| EXERCISE GOAL |
Return each line in the records below that includes "results".

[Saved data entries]
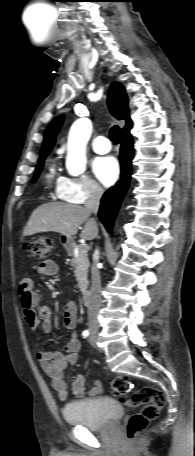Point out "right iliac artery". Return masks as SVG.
<instances>
[{"instance_id": "obj_1", "label": "right iliac artery", "mask_w": 195, "mask_h": 456, "mask_svg": "<svg viewBox=\"0 0 195 456\" xmlns=\"http://www.w3.org/2000/svg\"><path fill=\"white\" fill-rule=\"evenodd\" d=\"M89 334H90V333H89L88 330H84L83 333H82V335H83L84 338L88 337Z\"/></svg>"}]
</instances>
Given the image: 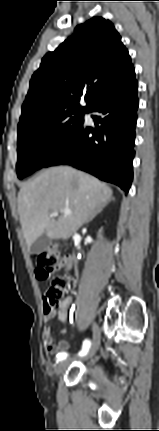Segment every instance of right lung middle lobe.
<instances>
[{
	"label": "right lung middle lobe",
	"mask_w": 159,
	"mask_h": 431,
	"mask_svg": "<svg viewBox=\"0 0 159 431\" xmlns=\"http://www.w3.org/2000/svg\"><path fill=\"white\" fill-rule=\"evenodd\" d=\"M85 111H66L18 130L17 175L43 168L54 152L82 125Z\"/></svg>",
	"instance_id": "obj_1"
}]
</instances>
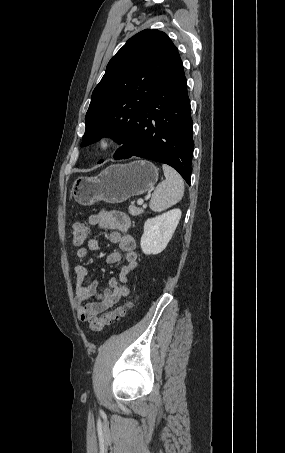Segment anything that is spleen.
Wrapping results in <instances>:
<instances>
[{
  "label": "spleen",
  "mask_w": 285,
  "mask_h": 453,
  "mask_svg": "<svg viewBox=\"0 0 285 453\" xmlns=\"http://www.w3.org/2000/svg\"><path fill=\"white\" fill-rule=\"evenodd\" d=\"M162 168L166 179L156 187L149 204L154 212L170 208L178 203L184 194V182L178 172L166 164Z\"/></svg>",
  "instance_id": "3e777b00"
}]
</instances>
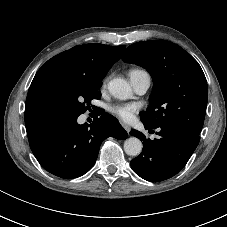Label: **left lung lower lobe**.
Listing matches in <instances>:
<instances>
[{"instance_id":"left-lung-lower-lobe-1","label":"left lung lower lobe","mask_w":227,"mask_h":227,"mask_svg":"<svg viewBox=\"0 0 227 227\" xmlns=\"http://www.w3.org/2000/svg\"><path fill=\"white\" fill-rule=\"evenodd\" d=\"M146 129H158V138L150 140L132 129L130 134L143 143L141 154L131 161L133 171L150 182L169 179L180 172L196 149L199 134L180 126L171 124L151 127L144 123Z\"/></svg>"}]
</instances>
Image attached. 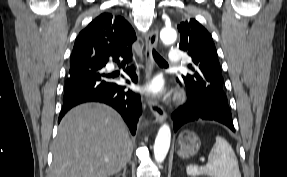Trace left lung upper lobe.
<instances>
[{
    "label": "left lung upper lobe",
    "instance_id": "5c2ea615",
    "mask_svg": "<svg viewBox=\"0 0 287 177\" xmlns=\"http://www.w3.org/2000/svg\"><path fill=\"white\" fill-rule=\"evenodd\" d=\"M178 30L181 33L179 49L186 52L193 61L188 65L193 73L182 76L185 85L191 86L202 96H210L212 89L223 91L221 67L209 32L195 19L182 21Z\"/></svg>",
    "mask_w": 287,
    "mask_h": 177
}]
</instances>
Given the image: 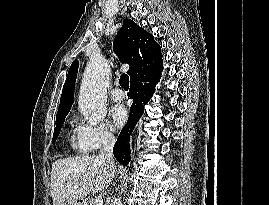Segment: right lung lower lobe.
Segmentation results:
<instances>
[{
  "label": "right lung lower lobe",
  "instance_id": "right-lung-lower-lobe-1",
  "mask_svg": "<svg viewBox=\"0 0 269 205\" xmlns=\"http://www.w3.org/2000/svg\"><path fill=\"white\" fill-rule=\"evenodd\" d=\"M161 76L151 74L140 79L137 82H132L128 96L133 99V104L130 108L127 124L123 127L118 139L114 145L113 153L117 161L126 166L131 160L129 149V137L132 129L142 116L144 106L148 103L155 90V84Z\"/></svg>",
  "mask_w": 269,
  "mask_h": 205
}]
</instances>
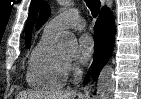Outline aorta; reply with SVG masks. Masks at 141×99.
<instances>
[{
	"instance_id": "aorta-1",
	"label": "aorta",
	"mask_w": 141,
	"mask_h": 99,
	"mask_svg": "<svg viewBox=\"0 0 141 99\" xmlns=\"http://www.w3.org/2000/svg\"><path fill=\"white\" fill-rule=\"evenodd\" d=\"M77 40L72 34H63L58 38L57 49L62 53H73L77 49ZM115 86L113 69L111 66H105L97 80L96 99H112Z\"/></svg>"
}]
</instances>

| OUTPUT FOR THIS EXERCISE |
Wrapping results in <instances>:
Segmentation results:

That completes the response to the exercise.